Mamakolumne: Ein schreiendes Baby mit grauer Mütze und Pulli aus Strick
© Aliaksei Lasevich / Adobe Stock
Ist eigentlich irgendetwas schnuckeliger als ein Baby, zumal: das eigene Baby? Bei dieser Frage kommen unserer Autorin sehr viele Momente in den Sinn, begleitet von einem unfassbar lauten Geräusch.

Was andere "das magische erste Jahr" nennen, sieht in meiner Erinnerung so aus: Ich kauere im Bad auf dem Boden, habe Herzrasen, als sei ich in akuter Gefahr. Nebenan brüllt meine Tochter. Ihretwegen bin ich hier drin. Ihr konstantes Schreien macht mich kirre, es wird nur übertönt von einer Stimme in mir, die warnt: Man darf ein verzweifeltes Kind nicht allein lassen!

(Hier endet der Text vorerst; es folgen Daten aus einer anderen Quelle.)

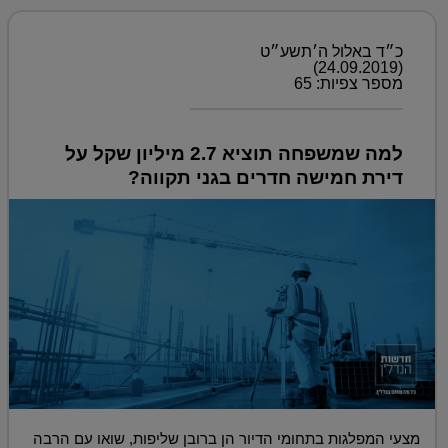
כ״ד באלול ה׳תשע״ט
(24.09.2019)
מספר צפיות: 65
למה שמשפחה תוציא 2.7 מיליון שקל על
דירת חמישה חדרים בגני תקווה?
מצעי המפלגות בתחומי הדיור הן ברובן שליפות, שואו עם הרבה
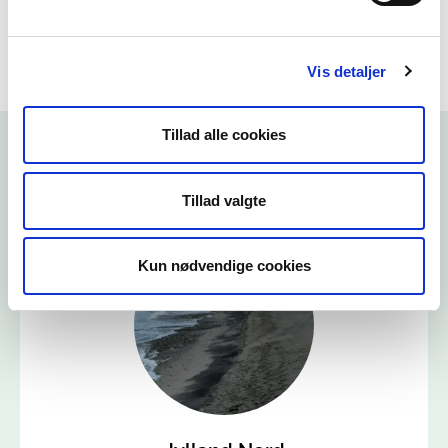
Vis detaljer
Tillad alle cookies
Tillad valgte
Kun nødvendige cookies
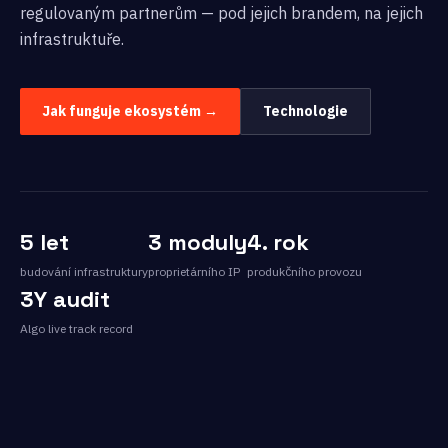
regulovaným partnerům — pod jejich brandem, na jejich
infrastruktuře.
Jak funguje ekosystém →
Technologie
5 let
3 moduly
4. rok
budování infrastruktury
proprietárního IP
produkčního provozu
3Y audit
Algo live track record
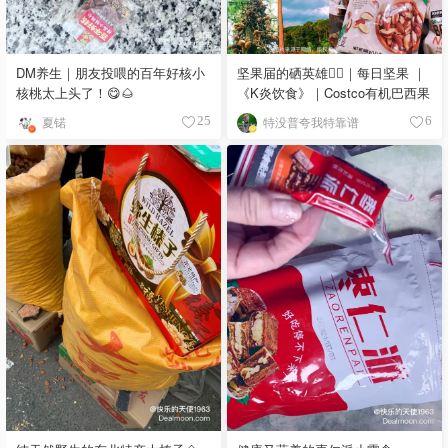
DM养生｜朋友投喂的百年好核小
坚果届的硒英雄🦸‍♀️｜每日坚果 ｜
核桃太上头了！😋🌰
《K炎饮食》｜Costco有机巴西果
夏锘
特没普夸我特靠谱
25
6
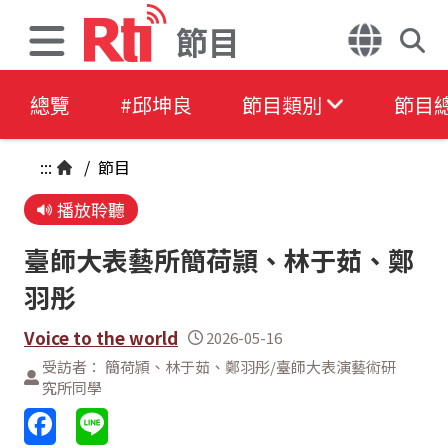
節目
總覽
#邱坤良
節目類別
節目
:::
/
節目
播放聆聽
臺師大表藝所簡荷頴、林于茹、鄭
羽彤
Voice to the world
2026-05-16
受訪者： 簡荷頴、林于茹、鄭羽彤/臺師大表演藝術研
究所同學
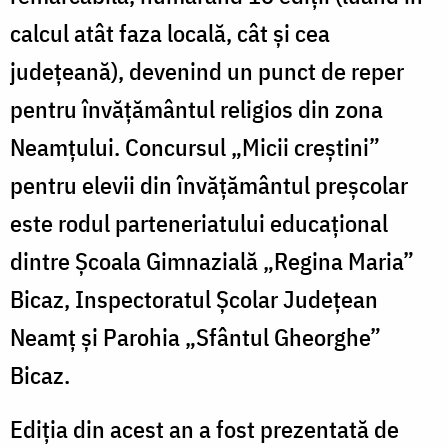
calcul atât faza locală, cât și cea
județeană), devenind un punct de reper
pentru învățământul religios din zona
Neamțului. Concursul „Micii creștini”
pentru elevii din învățământul preșcolar
este rodul parteneriatului educațional
dintre Școala Gimnazială „Regina Maria”
Bicaz, Inspectoratul Școlar Județean
Neamț și Parohia „Sfântul Gheorghe”
Bicaz.
Ediția din acest an a fost prezentată de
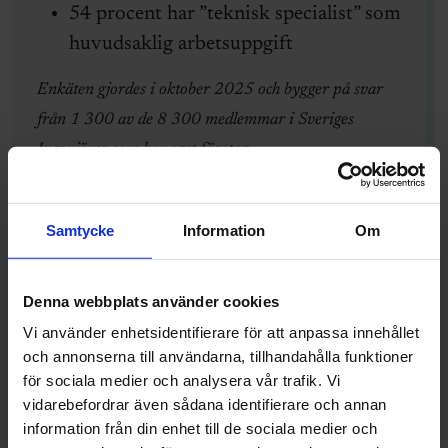
54 procent har ”teknisk specialist” som
huvudsaklig arbetsuppgift
Enkäten gjordes i oktober 2025 och bygger på svar
från 1 300 av de 8 300 medlemmar i Sveriges
Ingenjörer som har eget företag.
Samtycke
Information
Om
Anna Nyström
anna.nystrom@sverigesingenjorer.se
Denna webbplats använder cookies
Vi använder enhetsidentifierare för att anpassa innehållet
och annonserna till användarna, tillhandahålla funktioner
EGET FÖRETAG
LÖN
PENSION
för sociala medier och analysera vår trafik. Vi
vidarebefordrar även sådana identifierare och annan
Dölj kommentarer
information från din enhet till de sociala medier och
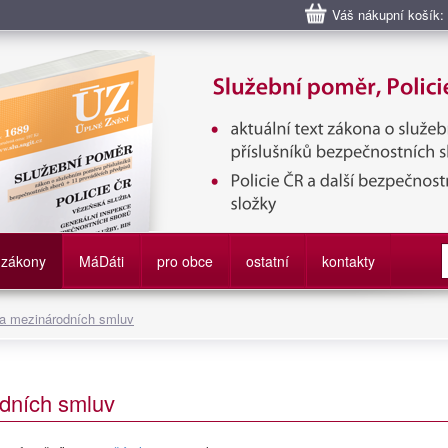
Váš nákupní košík:
bní poměr příslušníků bezpečnostních sborů, Policie ČR, Vězeňská sl
služby
zákony
M
á
D
áti
pro obce
ostatní
kontakty
 a mezinárodních smluv
dních smluv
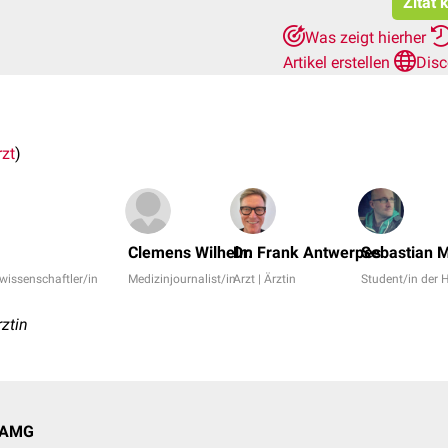
Zitat 
Was zeigt hierher
Artikel erstellen
Disc
rzt
)
Clemens Wilhelm
Dr. Frank Antwerpes
Sebastian 
rwissenschaftler/in
Medizinjournalist/in
Arzt | Ärztin
Student/in der
ztin
h AMG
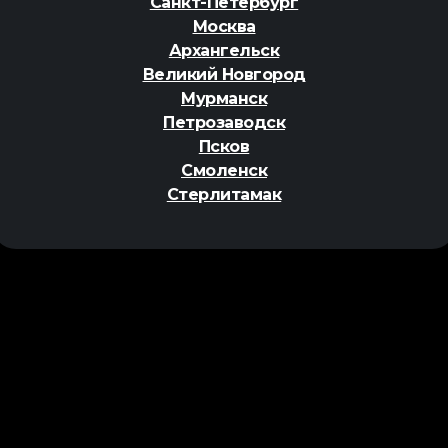
Санкт-Петербург
Москва
Архангельск
Великий Новгород
Мурманск
Петрозаводск
Псков
Смоленск
Стерлитамак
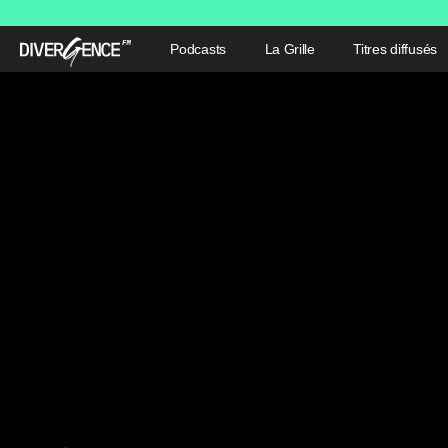
Podcasts
La Grille
Titres diffusés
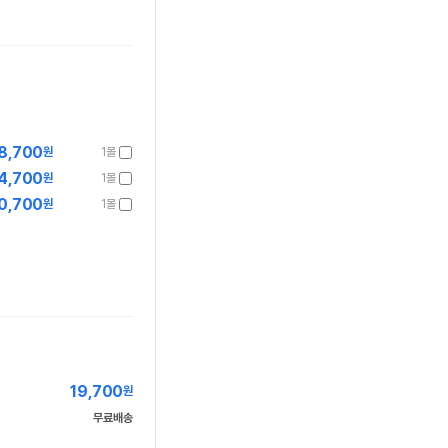
8,700
원
1몰
4,700
원
1몰
0,700
원
1몰
19,700
원
무료배송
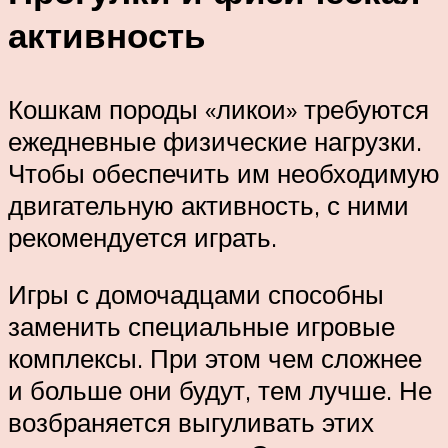
активность
Кошкам породы «ликои» требуются
ежедневные физические нагрузки.
Чтобы обеспечить им необходимую
двигательную активность, с ними
рекомендуется играть.
Игры с домочадцами способны
заменить специальные игровые
комплексы. При этом чем сложнее
и больше они будут, тем лучше. Не
возбраняется выгуливать этих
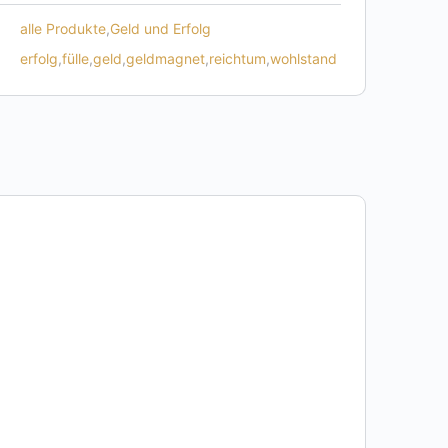
alle Produkte
,
Geld und Erfolg
erfolg
,
fülle
,
geld
,
geldmagnet
,
reichtum
,
wohlstand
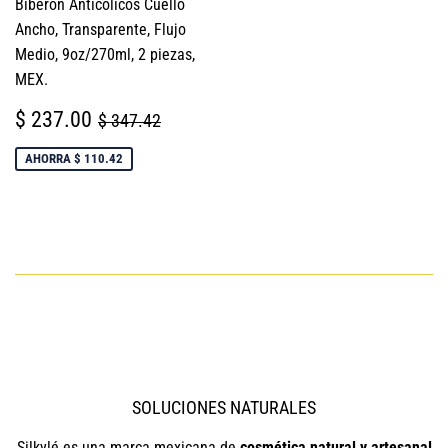
Biberón Anticólicos Cuello
Ancho, Transparente, Flujo
Medio, 9oz/270ml, 2 piezas,
MEX.
PRECIO
$
PRECIO HABITUAL
$ 347.42
$ 237.00
$ 347.42
DE
237.00
VENTA
AHORRA $ 110.42
SOLUCIONES NATURALES
Silkylé es una marca mexicana de
cosmética natural y artesanal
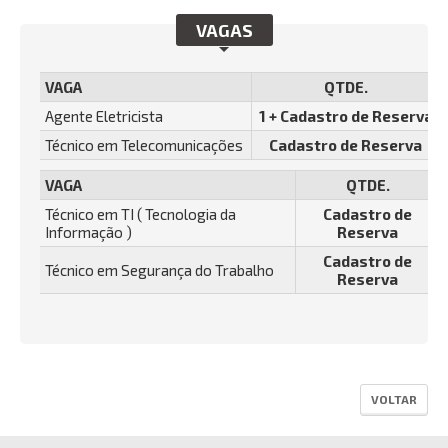
VAGAS
VAGA
QTDE.
Agente Eletricista
1 + Cadastro de Reserva
Técnico em Telecomunicações
Cadastro de Reserva
VAGA
QTDE.
Técnico em TI ( Tecnologia da
Cadastro de
Informação )
Reserva
Cadastro de
Técnico em Segurança do Trabalho
Reserva
VOLTAR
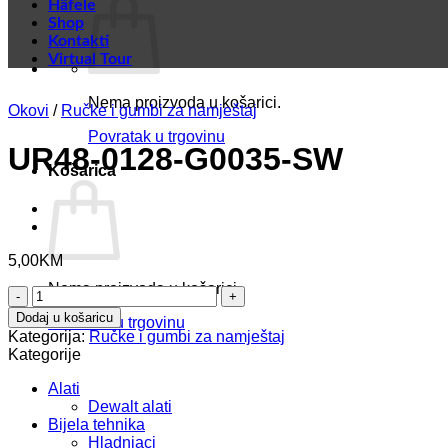
Häfele
Shop
Kontakti
Virtual Tour
Nema proizvoda u košarici.
Okovi
/
Ručke i gumbi za namještaj
Povratak u trgovinu
UR48-0128-G0035-SW
Košarica
5,00
KM
Nema proizvoda u košarici.
UR48-
0128-
Dodaj u košaricu
Povratak u trgovinu
G0035-
Kategorija:
Ručke i gumbi za namještaj
SW
Kategorije
količina
Alati
Dewalt alati
Bijela tehnika
Hladnjaci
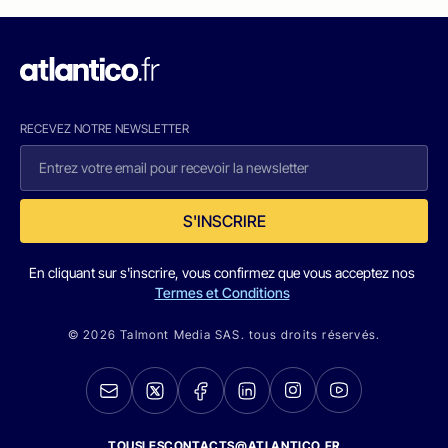
RECEVEZ NOTRE NEWSLETTER
S'INSCRIRE
En cliquant sur s'inscrire, vous confirmez que vous acceptez nos
Termes et Conditions
© 2026 Talmont Media SAS. tous droits réservés.
TOUSLESCONTACTS@ATLANTICO.FR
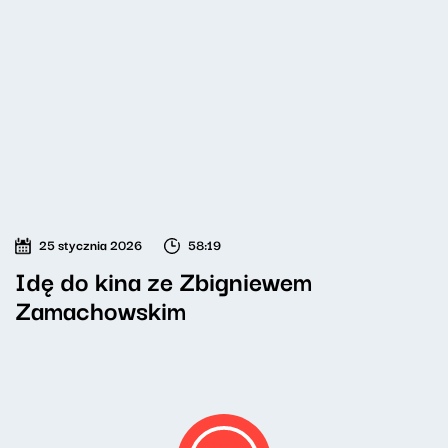
25 stycznia 2026
58:19
Idę do kina ze Zbigniewem
Zamachowskim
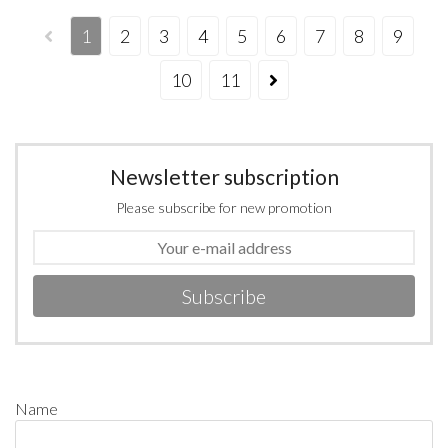
1
2
3
4
5
6
7
8
9
10
11
Newsletter subscription
Please subscribe for new promotion
Subscribe
Name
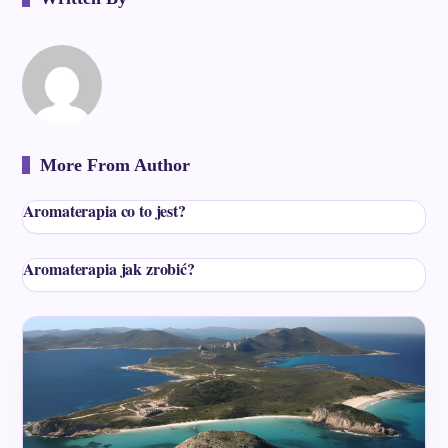
More From Author
Aromaterapia co to jest?
Aromaterapia jak zrobić?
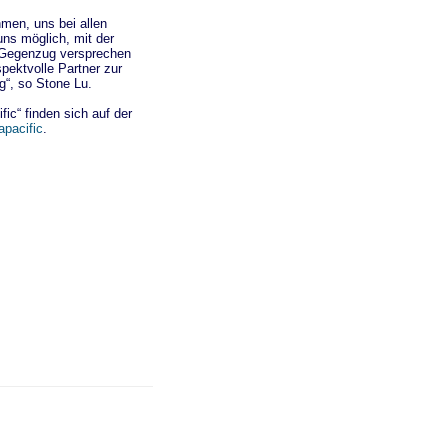
men, uns bei allen
uns möglich, mit der
 Gegenzug versprechen
spektvolle Partner zur
g“, so Stone Lu.
ic“ finden sich auf der
apacific
.‎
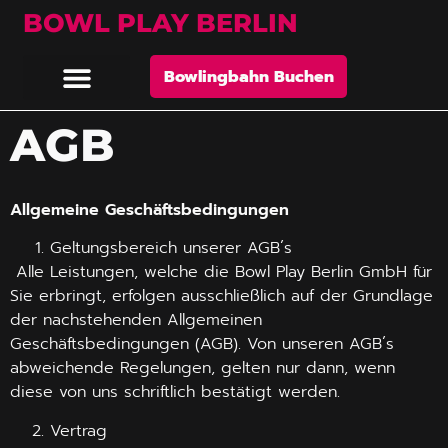
BOWL PLAY BERLIN
Bowlingbahn Buchen
AGB
Allgemeine
Geschäftsbedingungen
Geltungsbereich unserer AGB´s
Alle Leistungen, welche die Bowl Play Berlin GmbH für
Sie erbringt, erfolgen ausschließlich auf der Grundlage
der nachstehenden Allgemeinen
Geschäftsbedingungen (AGB). Von unseren AGB´s
abweichende Regelungen, gelten nur dann, wenn
diese von uns schriftlich bestätigt werden.
Vertrag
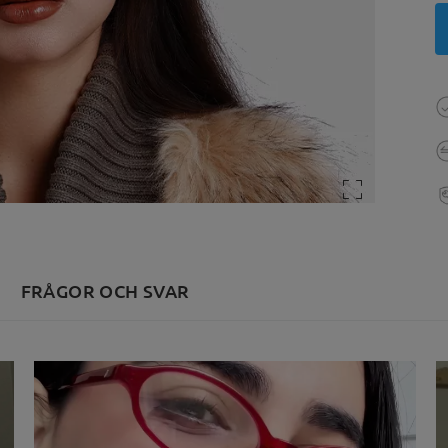
FRÅGOR OCH SVAR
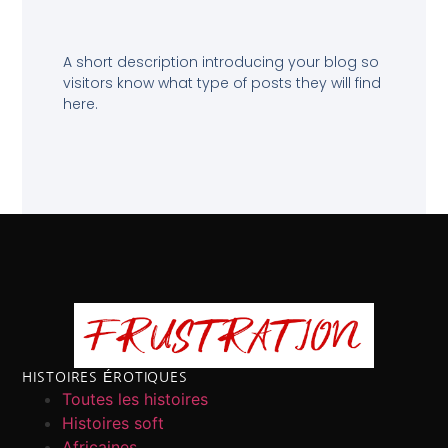
A short description introducing your blog so
visitors know what type of posts they will find
here.
HISTOIRES ÉROTIQUES
Toutes les histoires
Histoires soft
Africaines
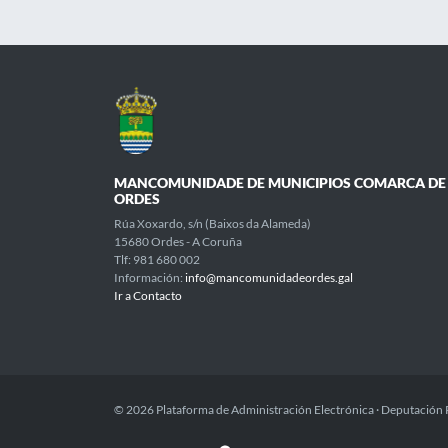
MANCOMUNIDADE DE MUNICIPIOS COMARCA DE
ORDES
Rúa Xoxardo, s/n (Baixos da Alameda)
15680 Ordes - A Coruña
Tlf: 981 680 002
Información:
info@mancomunidadeordes.gal
Ir a Contacto
© 2026 Plataforma de Administración Electrónica · Deputación 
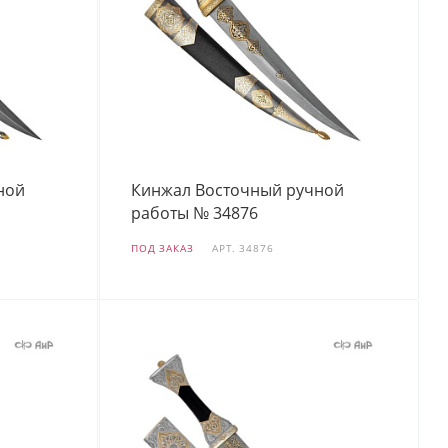
ной
Кинжал Восточный ручной
работы № 34876
ПОД ЗАКАЗ
АРТ.
34876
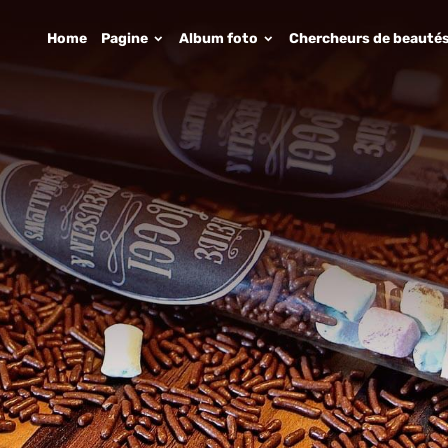
Home
Pagine
Album foto
Chercheurs de beauté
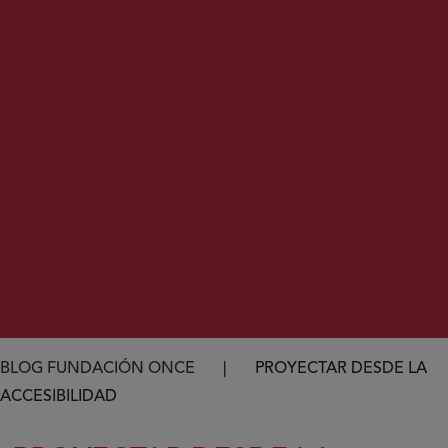
Ruta de navegación
BLOG FUNDACIÓN ONCE
PROYECTAR DESDE LA
ACCESIBILIDAD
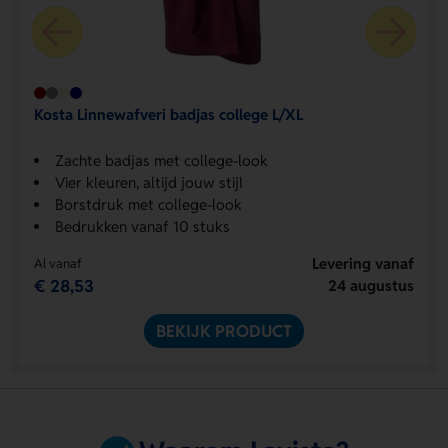
Kosta Linnewafveri badjas college L/XL
Zachte badjas met college-look
Vier kleuren, altijd jouw stijl
Borstdruk met college-look
Bedrukken vanaf 10 stuks
Levering vanaf
Al vanaf
€ 28,53
24 augustus
BEKIJK PRODUCT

Ich atme tief durch und gehe zu meinem weinenden Bündel, obwohl ich weglaufen möchte … Wenn ich zurückblicke, sehe ich noch weitere Momente: wie ich kalte Nudeln aus dem Topf runterschlinge, weil ich keine Zeit finde, sie warm zu machen. Ich sehe mich Säuglingskacke aus meinem cremefarbenen Wollpulli pulen. Und wie ich oben ohne vorm Gefrierfach stehe, um meine entzündeten Brüste zu kühlen.

Für mich war das erste Babyjahr eine Hölle aus Spucktüchern, Stillhütchen und Selbstzweifeln. Wir hatten einen dauerwachen, dauerschreienden Säugling, den ich nicht einen Moment ablegen konnte. Ich hielt meine Tochter. Ich trug sie den ganzen Tag. Mehrmals ertappte ich mich dabei, dass ich sogar dann im Wiegeschritt an der Ampel hin und her wippte, wenn ich das Baby nicht dabeihatte. Wie habe ich mich gefühlt? Erschöpft, ernüchtert, reduziert auf ein paar Basisbedürfnisse. Wo waren die Nestwärme, mein Verzücken, das ganze Wonneproppenthema, der Frieden? Wenn ich Zeit für mich hatte, nutzte ich sie, um mich zu schämen. Was musste ich für eine schlimme Mutter sein, wenn ich mein Kind nicht beruhigen konnte?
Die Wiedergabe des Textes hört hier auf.